Not all changes in bowel habits are caused by cancer, but it is important to let your doctor know about any symptoms you have.

What you need to know

Bowel cancer symptoms

It is important to be aware of what is normal for you. If there are any changes in your bowel habits speak to your doctor.

Some changes in bowel habits can include:

  • passing blood in your bowel motions (poo, faeces or stool) or noticing blood on the toilet paper
  • diarrhoea, constipation or both of these
  • a change in the appearance of the bowel motions
  • feeling bloated or uncomfortable after passing a bowel motion
  • feeling that there is more motion to pass
  • pain in the rectum or bottom
  • unexplained weight loss.
Most symptoms are not caused by cancer, but it is always best to let your doctor know about any symptoms you have. Cancers that are diagnosed early can be easier to treat.
You may feel embarrassed talking about bowel changes but your doctor is used to this.

Bowel cancer found through screening

Not all bowel cancers are found because of symptoms. Some are found through screening.

Bowel screening is a way of finding early bowel changes before they cause any symptoms. Bowel cancers that are found early are easier to treat.

Australia has a free National Bowel Cancer Screening Program. It is for people who are between the ages of 50 -74 who do not have symptoms. A bowel screening kit is sent by mail every two years to people who are eligible.

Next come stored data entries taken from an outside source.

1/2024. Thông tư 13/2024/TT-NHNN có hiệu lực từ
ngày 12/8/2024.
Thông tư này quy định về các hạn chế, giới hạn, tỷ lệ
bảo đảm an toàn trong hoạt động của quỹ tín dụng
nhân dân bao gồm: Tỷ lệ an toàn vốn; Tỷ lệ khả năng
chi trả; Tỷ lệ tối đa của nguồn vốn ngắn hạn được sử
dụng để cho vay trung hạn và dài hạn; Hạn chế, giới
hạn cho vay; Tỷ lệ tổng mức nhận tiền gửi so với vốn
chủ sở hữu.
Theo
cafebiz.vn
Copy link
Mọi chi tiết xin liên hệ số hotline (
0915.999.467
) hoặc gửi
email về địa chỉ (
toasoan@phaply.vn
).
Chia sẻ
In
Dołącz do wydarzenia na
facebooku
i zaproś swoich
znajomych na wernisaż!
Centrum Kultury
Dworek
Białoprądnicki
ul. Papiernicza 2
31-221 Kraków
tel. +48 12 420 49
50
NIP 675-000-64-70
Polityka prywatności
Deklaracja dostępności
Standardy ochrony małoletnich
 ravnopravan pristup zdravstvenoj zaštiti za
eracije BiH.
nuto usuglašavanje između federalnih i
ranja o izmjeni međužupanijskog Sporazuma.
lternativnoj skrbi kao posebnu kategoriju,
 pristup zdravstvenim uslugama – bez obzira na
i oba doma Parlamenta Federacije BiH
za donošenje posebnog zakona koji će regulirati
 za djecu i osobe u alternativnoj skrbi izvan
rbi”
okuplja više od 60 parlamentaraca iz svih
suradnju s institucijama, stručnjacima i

For more information contact the National Cancer Screening Register (1800 627 701), talk to your GP, or see our information on cancer screening.

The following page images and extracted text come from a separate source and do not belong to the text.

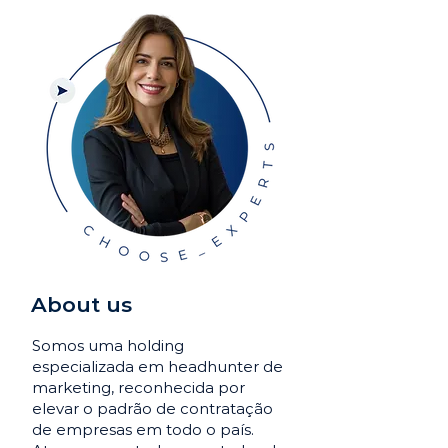
About us
Somos uma holding
especializada em headhunter de
marketing, reconhecida por
elevar o padrão de contratação
de empresas em todo o país.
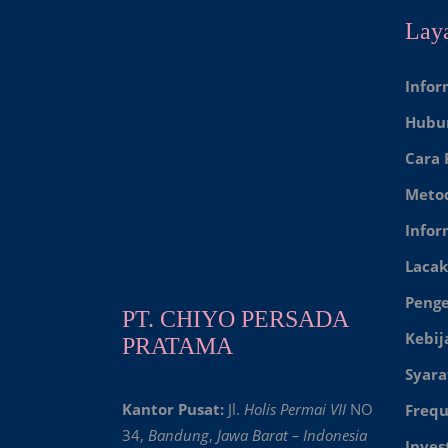
Lay
Infor
Hubu
Cara
Meto
Infor
Lacak
Peng
PT. CHIYO PERSADA
Kebij
PRATAMA
Syara
Kantor Pusat:
Jl.
Holis Permai VII
NO
Frequ
34,
Bandung
,
Jawa Barat – Indonesia
Inves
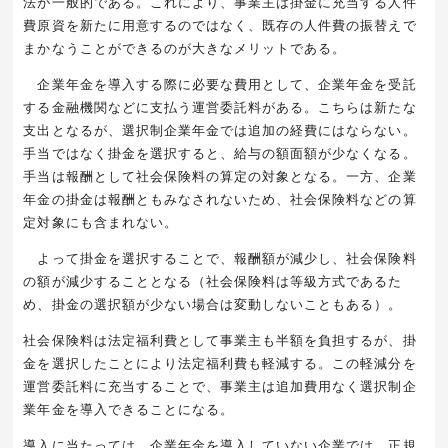
法が一般的である。これにより、事業主は掛金に充当する人件
費原資を新たに用意するのではなく、既存の人件費の振替えで
まかなうことができるのが大きなメリットである。
企業年金を導入する際に必要な費用として、企業年金を受託
する金融機関などに支払う運営委託料がある。こちらは新たな
支出となるが、選択制企業年金では追加の経費にはならない。
手当ではなく掛金を選択すると、給与の額面額が少なくなる。
手当は報酬として社会保険料の算定の対象となる。一方、企業
年金の掛金は報酬ともみなされないため、社会保険料などの算
定対象にも含まれない。
よって掛金を選択することで、報酬額が減少し、社会保険料
の額が減少することとなる（社会保険料は等級方式であるた
め、掛金の選択額が少ない場合は変動しないこともある）。
社会保険料は法定福利費として事業主も半額を負担するが、掛
金を選択したことにより法定福利費も軽減する。この軽減分を
運営委託料に充当することで、事業主は追加費用なく選択制企
業年金を導入できることになる。
導入に当たっては、企業年金を導入していない企業では、正規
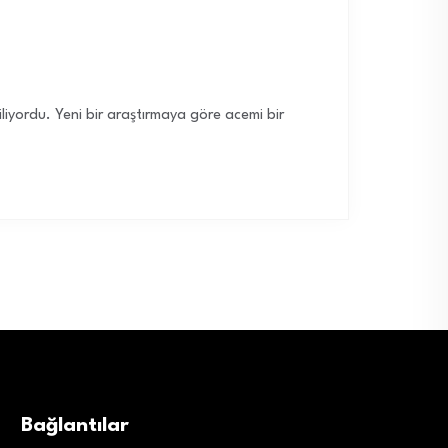
iyordu. Yeni bir araştırmaya göre acemi bir
Bağlantılar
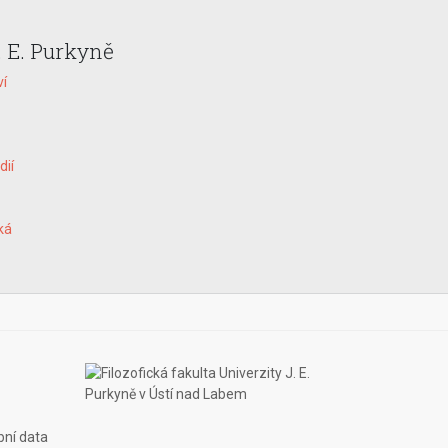
. E. Purkyně
ví
dií
ká
bní data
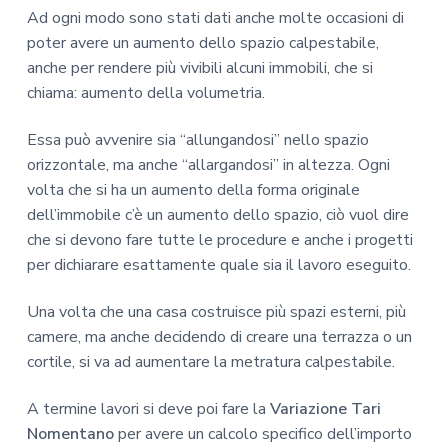
Ad ogni modo sono stati dati anche molte occasioni di
poter avere un aumento dello spazio calpestabile,
anche per rendere più vivibili alcuni immobili, che si
chiama: aumento della volumetria.
Essa può avvenire sia “allungandosi” nello spazio
orizzontale, ma anche “allargandosi” in altezza. Ogni
volta che si ha un aumento della forma originale
dell’immobile c’è un aumento dello spazio, ciò vuol dire
che si devono fare tutte le procedure e anche i progetti
per dichiarare esattamente quale sia il lavoro eseguito.
Una volta che una casa costruisce più spazi esterni, più
camere, ma anche decidendo di creare una terrazza o un
cortile, si va ad aumentare la metratura calpestabile.
A termine lavori si deve poi fare la
Variazione Tari
Nomentano
per avere un calcolo specifico dell’importo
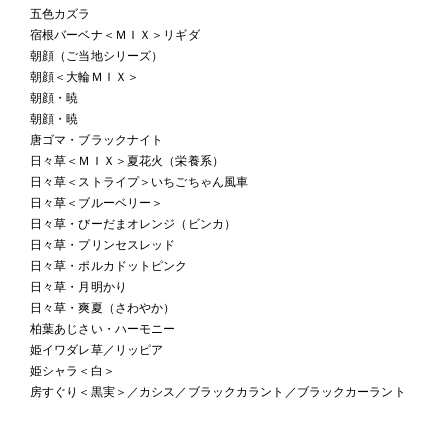
五色カズラ
宿根バーベナ＜ＭＩＸ＞リギダ
朝顔（ご当地シリーズ）
朝顔＜大輪ＭＩＸ＞
朝顔・暁
朝顔・暁
唐ゴマ・ブラックナイト
日々草＜ＭＩＸ＞夏花火（栄養系）
日々草＜ストライプ＞いちごちゃん風車
日々草＜ブルーベリー＞
日々草・びーだまオレンジ（ビンカ）
日々草・プリンセスレッド
日々草・ポルカドットピンク
日々草・月明かり
日々草・爽夏（さわやか）
柏葉あじさい・ハーモニー
姫イワダレ草／リッピア
姫シャラ＜白＞
房すぐり＜黒実＞／カシス／ブラックカラント／ブラックカーラント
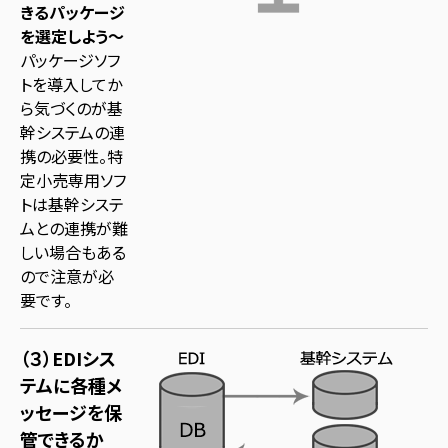
きるパッケージ
を選定しよう～
パッケージソフ
トを導入してか
ら気づくのが基
幹システムの連
携の必要性。特
定小売専用ソフ
トは基幹システ
ムとの連携が難
しい場合もある
ので注意が必
要です。
（３）EDIシス
テムに各種メ
ッセージを保
管できるか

People with a family history of bowel cancer may need a different screening plan. This can include testing more often and from an earlier age. 

Screening is for people who don’t have any symptoms. If you have bowel symptoms, you should see your doctor as soon as possible.

Next steps

What to do if you have symptoms

If you have symptoms that you are worried about, even if they seem minor, you should go to see a GP. Don't be embarrassed to bring up your concerns. 

Remember, cancers that are found earlier can be easier to treat.